# WORK ITEM:
Output the data in full. Keep every word exact and exclude the pictures.

# TASK INPUT:

··········

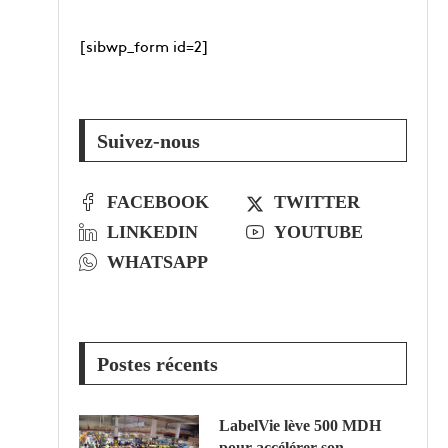
[sibwp_form id=2]
Suivez-nous
FACEBOOK
TWITTER
LINKEDIN
YOUTUBE
WHATSAPP
Postes récents
LabelVie lève 500 MDH
pour accélérer son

··········

# SOLUTION TO THE PROBLEM:
[sibwp_form id=2]
Suivez-nous
FACEBOOK
TWITTER
LINKEDIN
YOUTUBE
WHATSAPP
Postes récents
LabelVie lève 500 MDH
pour accélérer son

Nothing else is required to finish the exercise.